Now as many of you know, I have lived in the Midwest all of my life. Well, some would say “central states” or “plains”. Raised in central/southern Illinois, then onto Oklahoma, Kansas, Minnesota and then back to Kansas. This is a beautiful region of the United States even though many think of it as “fly over” country. One of my favorites is the state of Missouri. The hills, trees, and lakes are amazing. The Ozark Mountains are gorgeous. There is just something peaceful about driving those windy little backroads in Missouri in the Fall.

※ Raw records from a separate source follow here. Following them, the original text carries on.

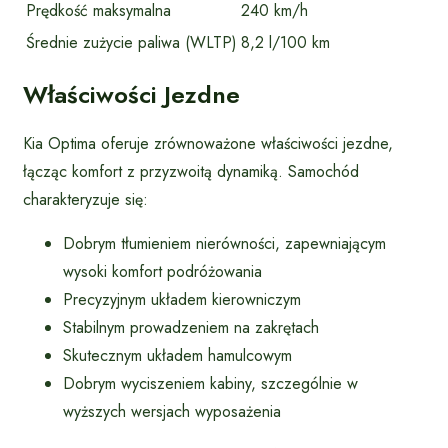
Prędkość maksymalna
240 km/h
Średnie zużycie paliwa (WLTP)
8,2 l/100 km
Właściwości Jezdne
Kia Optima oferuje zrównoważone właściwości jezdne,
łącząc komfort z przyzwoitą dynamiką. Samochód
charakteryzuje się:
Dobrym tłumieniem nierówności, zapewniającym
wysoki komfort podróżowania
Precyzyjnym układem kierowniczym
Stabilnym prowadzeniem na zakrętach
Skutecznym układem hamulcowym
Dobrym wyciszeniem kabiny, szczególnie w
wyższych wersjach wyposażenia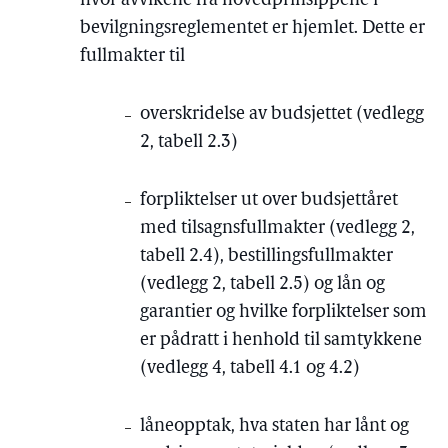
hvor avvikene fra hovedprinsippene i
bevilgningsreglementet er hjemlet. Dette er
fullmakter til
overskridelse av budsjettet (vedlegg
2, tabell 2.3)
forpliktelser ut over budsjettåret
med tilsagnsfullmakter (vedlegg 2,
tabell 2.4), bestillingsfullmakter
(vedlegg 2, tabell 2.5) og lån og
garantier og hvilke forpliktelser som
er pådratt i henhold til samtykkene
(vedlegg 4, tabell 4.1 og 4.2)
låneopptak, hva staten har lånt og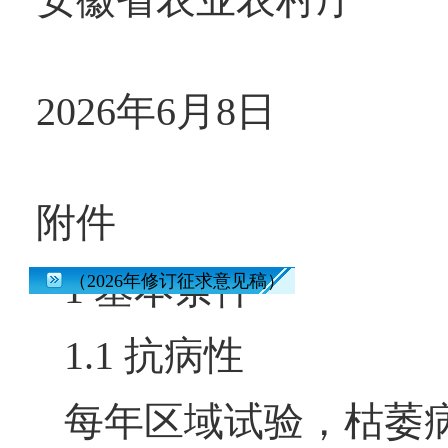
2026年6月8日
附件
1 基本条件
安徽省棉花品种审定标准
（2026年修订征求意见稿）
1.1 抗病性
每年区域试验，枯萎病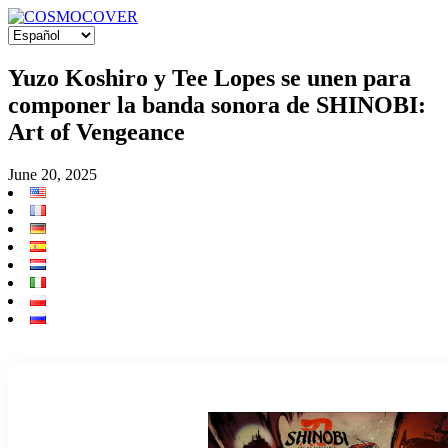
Yuzo Koshiro y Tee Lopes se unen para
componer la banda sonora de SHINOBI:
Art of Vengeance
June 20, 2025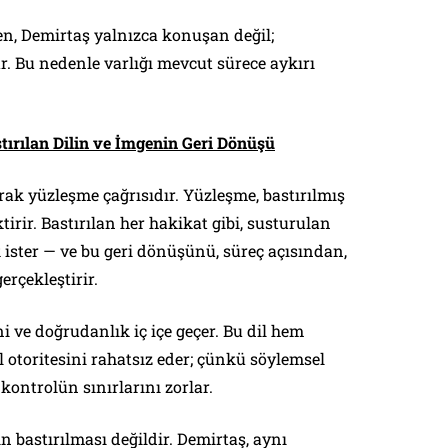
en, Demirtaş yalnızca konuşan değil;
r. Bu nedenle varlığı mevcut sürece aykırı
tırılan Dilin ve İmgenin Geri Dönüşü
rak yüzleşme çağrısıdır. Yüzleşme, bastırılmış
tirir. Bastırılan her hakikat gibi, susturulan
 ister — ve bu geri dönüşünü, süreç açısından,
erçekleştirir.
ni ve doğrudanlık iç içe geçer. Bu dil hem
l otoritesini rahatsız eder; çünkü söylemsel
kontrolün sınırlarını zorlar.
n bastırılması değildir. Demirtaş, aynı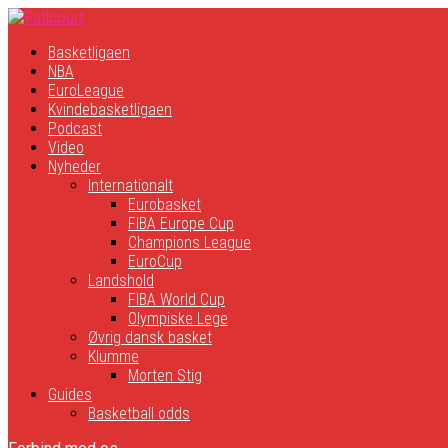
Basketligaen
NBA
EuroLeague
Kvindebasketligaen
Podcast
Video
Nyheder
Internationalt
Eurobasket
FIBA Europe Cup
Champions League
EuroCup
Landshold
FIBA World Cup
Olympiske Lege
Øvrig dansk basket
Klumme
Morten Stig
Guides
Basketball odds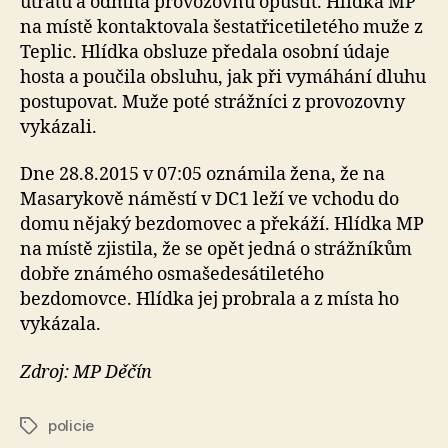
útratu a odmítá provozovnu opustit. Hlídka MP
na místě kontaktovala šestatřicetiletého muže z
Teplic. Hlídka obsluze předala osobní údaje
hosta a poučila obsluhu, jak při vymáhání dluhu
postupovat. Muže poté strážníci z provozovny
vykázali.
Dne 28.8.2015 v 07:05 oznámila žena, že na
Masarykově náměstí v DC1 leží ve vchodu do
domu nějaký bezdomovec a překáží. Hlídka MP
na místě zjistila, že se opět jedná o strážníkům
dobře známého osmašedesátiletého
bezdomovce. Hlídka jej probrala a z místa ho
vykázala.
Zdroj: MP Děčín
policie
Štítky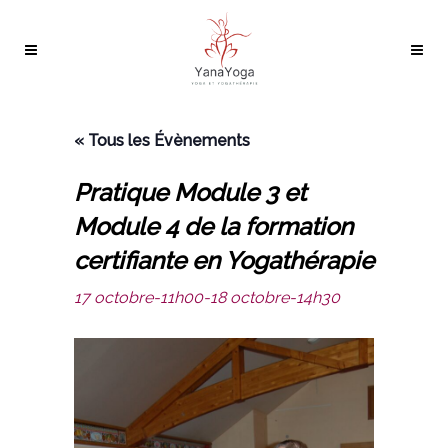
« Tous les Évènements
Pratique Module 3 et
Module 4 de la formation
certifiante en Yogathérapie
17 octobre-11h00
-
18 octobre-14h30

If you have ever been to Missouri and driven those windy, hilly, tree covered blacktop backroads, while you were enjoying God’s beauty, you also might have had a near miss on a curve or two with oncoming vehicles. It is easy to have happen. One second all is fine, the next, you are in a curve a little tight to the middle and a car whips around the curve going the other direction and nearly peels the paint off your car it was so close. It’s like driving the Road to Hana without the one lane bridges to slow down traffic. So you slow down. Sometimes, you slow way down, almost to a halt until you can see around the curve.
However, over the years more and more painted center lines have been added to those windy little country roads. It is amazing what a simple guideline can do to increase your speed, flow and productivity. Just knowing there is a line there to keep you and others in their lane allows everyone to move much faster. Those little lines make the entire trip much more enjoyable and certainly safer.
That brings me to today’s topic of “guidelines”. Most of us small business operators don’t really like to be constrained by too many rules and regulations. We claim they tend to slow us down, get in our way. So inside our own businesses, we will avoid at all costs creating stringent policies that encourage bureaucracy.
Let’s try to apply that thinking on our small businesses. Instead of either not having rules at all, or even worse, writing massively detailed rules and regulations that bog down a business, let’s try to create the minimum necessary “guidelines” that free up the organization to increase speed, flow and productivity. Like the center lines on a winding country road.
Next time you are writing a War and Peace version of a vacation, bring your own device (BYOD), or work hours policy, think about those peaceful country roads and make it a simple fast guideline instead. Your organization will speed up and thank you for it too.